The dreaded fireflies; it is a bit odd to include that sequence with the demo reel, as it does not instil confidence…
Hopefully just a bad render with not enough de-noising/subsampling…
Hmmm, I don’t see an option for X-Particles users to get the discount they had mentioned. The coupon code must be coming in an email at some point…
It is listed in the Discounts option on the Cycles 4D purchase page (xp15):
Seems to me that the best way to trigger bad memories among animators is to offer up such a huge number of fireflies as an example of what to expect from a render engine.
As much as Xparticles is a huge bonus and must have plugin for C4D, I am holding fire on Cycles until I get better ideas of render times and picture quality especially using Mac Pro hardware. Obviously OpenCL will be nowhere near as fast as Nvidia Cuda, but I really need some benchmarks before I take the plunge. The fireflies are cause for concern and especially in a promotional video but in my experience with Modo at least this can be negated if you use geometry to light your scenes rather than lights. Counter intuitive I know but I have found this to be the case. Either that or lights just get masses of rays which ups the render times. Also as much as viewport feedback is vitally important and has become commonplace for many, I need to get ideas of render times especially for animation. No point in having a fast viewport if the render takes 5 mins a frame and you only have a single machine. I know I am asking a lot but for my work I need something fast and high quality. This is why recently due to faster turnaround times I have moved over to rendering with Element3D in After Effects. Yes it’s no Arnold but the speed and quality you can get out of it for Broadcast work is a big selling point. Coupled with Substance Painter the PBR workflow for me at least is the way I would like to see C4D heading. But that’s a whole other story.

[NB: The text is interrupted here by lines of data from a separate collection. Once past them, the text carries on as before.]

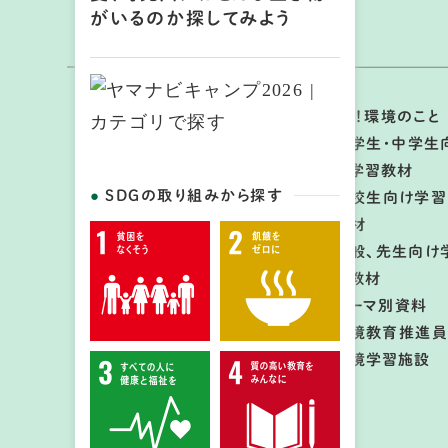
がいるのか探してみよう
ホーム
学ぼう！環境のこと
トピックス
小学生・中学生
ぎふエコアクション
け学習教材
SDGの取り組みから探す
岐阜県の環境情報
高校生向け学習
教材
一般、先生向け
開催日： 2026年07月25日～2026年
習教材
07月26日 、 2026年08月22日～
テーマ別資料
2026年08月23日
環境教育推進員
雨天時：
環境学習施設
①2026年7月25日～26日→2026年
8月1日～2日
②2026年8月22日～23日→2026年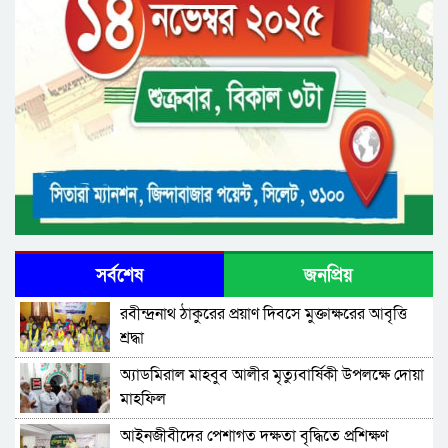
সর্বশেষ
জনপ্রিয়
রবীন্দ্রনাথ ঠাকুরের প্রয়াণ দিবসে মুক্তাক্ষরের আবৃত্তি
শ্রদ্ধা
অ্যাডমিরাল মাহবুব আলীর মৃত্যুবার্ষিকী উপলক্ষে দোয়া
মাহফিল
‎আইনজীবীদের পেশাগত দক্ষতা বৃদ্ধিতে প্রশিক্ষণ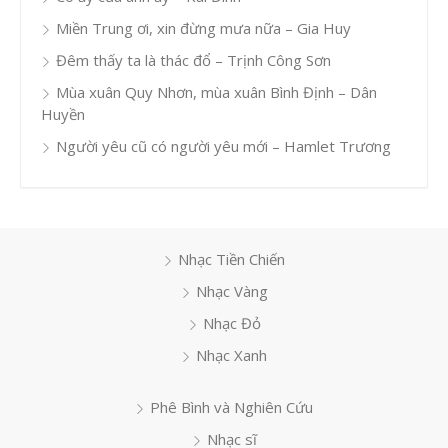
Miền Trung ơi, xin đừng mưa nữa – Gia Huy
Đêm thấy ta là thác đổ – Trịnh Công Sơn
Mùa xuân Quy Nhơn, mùa xuân Bình Định – Dân
Huyền
Người yêu cũ có người yêu mới – Hamlet Trương
Nhạc Tiền Chiến
Nhạc Vàng
Nhạc Đỏ
Nhạc Xanh
Phê Bình và Nghiên Cứu
Nhạc sĩ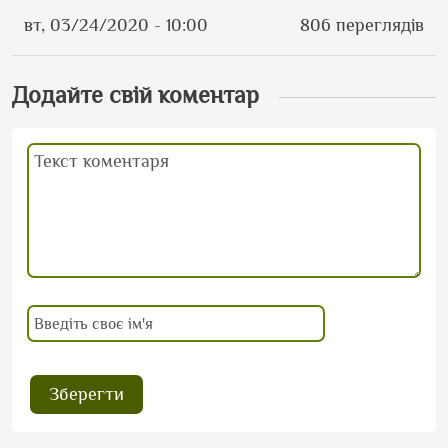
вт, 03/24/2020 - 10:00
806 переглядів
Додайте свій коментар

If any of the Beta testers have Mac Pro specific render times, optimisations, anything to give us an idea of what we can expect with our rigs that would be great.

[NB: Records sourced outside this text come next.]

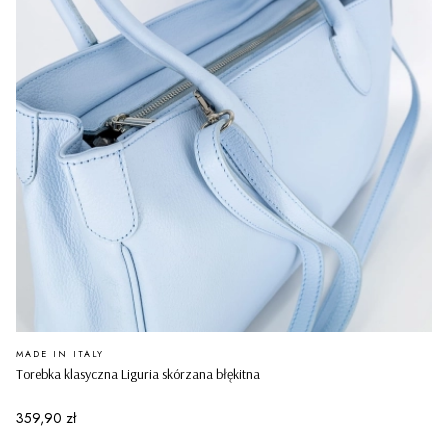
PRODUCENT
MADE IN ITALY
Torebka klasyczna Liguria skórzana błękitna
Cena
359,90 zł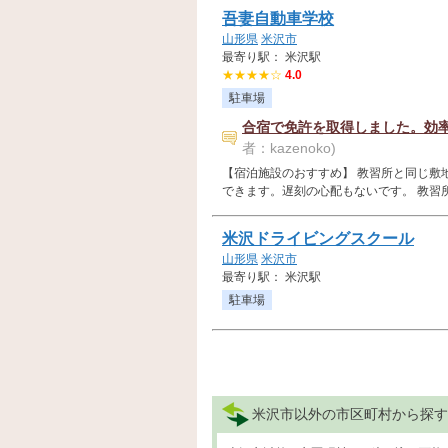
吾妻自動車学校
山形県
米沢市
最寄り駅： 米沢駅
★★★★☆
4.0
駐車場
合宿で免許を取得しました。効
者：kazenoko)
【宿泊施設のおすすめ】 教習所と同じ敷
できます。遅刻の心配もないです。 教習所か
米沢ドライビングスクール
山形県
米沢市
最寄り駅： 米沢駅
駐車場
米沢市以外の市区町村から探す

I gotta believe the fireflies thing was an oversight when adding that clip to the reel, that it was the artist’s error in setting something up rather than a limitation of the product. That said, if there are other examples like this from Blender.org when showcasing samples, maybe it is a thing.
The good news is I think those guys are pretty quick about updating (what in this context we’d now call) the Cycles “core” so we’ll see. I’m still tempted to buy this puppy and try it out (waiting for Toolfarm to offer it on their secure cart page).

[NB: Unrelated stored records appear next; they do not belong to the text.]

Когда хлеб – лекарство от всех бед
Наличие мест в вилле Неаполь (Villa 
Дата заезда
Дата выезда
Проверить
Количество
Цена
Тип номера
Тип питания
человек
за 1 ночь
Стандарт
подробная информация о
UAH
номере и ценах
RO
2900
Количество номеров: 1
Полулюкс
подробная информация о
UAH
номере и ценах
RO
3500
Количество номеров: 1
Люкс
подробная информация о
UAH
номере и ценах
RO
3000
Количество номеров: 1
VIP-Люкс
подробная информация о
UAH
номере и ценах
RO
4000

Still not 100% clear on how the maintenance thing works. Are they saying if you don’t buy that and a release comes out 6 months from now, you’d have to pay a full upgrade fee basically? That would go against their normal practices with XP but seems like nothing stays the same anymore when it comes to software licensing.
I adore x-particles and the price of this is trivial— but man, I hate Fireflies.
Several other scenes seem quite noisy.
(you can only be offline for 30 days).
Or what,my license invalidates?
Only the local license, as with X-Particles it will then ask you to connect to the internet to verify your license. Once done, it can go offline again.
When is the demo coming out? keen to try this engine.
Fireflies are an inherent problem with pathtracers. Arnold requires fighting fireflies a lot too ws does renderman and clarisse.
If you are waiting to see more render quality and speed examples you should look into Blender renders to get a better idea of what Cycles can do. It’s the same engine from what I understand but they went in and customized things to get deep X-Particles integration. Nice to see they also added TFD support. Cycles is not as fast as other engines but the XP support is a big selling point for me.
Here is a two-hour live stream from one of the beta testers.
Should give an idea of render speed, quality, ease of use, and shows using it with X-Particles.
Why is that? It is hard to understand from artist perspective why it is so hard to eliminate them in programming. Do you know more about it? Thx.
Simply put, imagine throwing 100 darts simultaneously at a dart board. One is likely to hit that bullseye or miss the board entirely.
The challenge is that we are sampling. The more samples you do the less fireflies you have at the cost of speed. If you render high enough quality to have no noise at all, you’d have no fireflies too. The thing is that the causes of fireflies are extremely hot )bright/intense) values for one random sample. Where does that value come from can vary though. In my experience, the two key places to check or direct and indirect spec. If it’s in direct spec than the two likely causes are a texture light/ibl, or a bad shader setting. Texture lights usually have a floating point texture, but we also adjust their brightness with a multiplier. if a texture like one that has a sun, has a super strong value and you multiply it, it’s going to create a super intense value. Now while the value overall might be quite acceptable for the look, that value may hit a certain reflection that is only sampled once and there for produce a fairly inaccurate result. In indirect things get even worse as that value might be influence by other things like bounces from other lights, and SSS sampling, and self illumination etc.
This is very easy to understand if you watch a progressive render carefully. When things are extremely low quality, you will nice the render is extremely high contrast, lots of super bright pixels and super dark ones. As the renderer refines all those values slowly sort of blend together.
Typically solutions to fix, first if your renderer has the control, Ray clamping, Ray clamping and camera ray clamping can help a lot, then adding a subtle blur to hdri’s or actually cleaning up or clamping an hdri, although part of the reason you’d have such a high value in an hdri is to achieve that strong directional lighting effect. Adding glossiness (roughness) can sometimes help if you are already doing a fairly high sampling, as it may not be purely sampling that is the issue, but the high contrast refleciton of that bright value.
One thing that you hear VFX lighters discuss when talking about renderers, is it’s ability to manage/resolve noise and fireflies. If you want to see fireflies, Try Mantra. Its a great renderer in many respect but the hours I’ve wasted fighting fireflies has been painful.
So color mapping, such as used in V-ray, is more for issues relating to the internal space of the rendering engine, and conversion back to sRGB? Or does color mapping play some role along with aliasing controls and the ray caster controls?
Interesting. If I had a spare life I would like to learn in greater detail.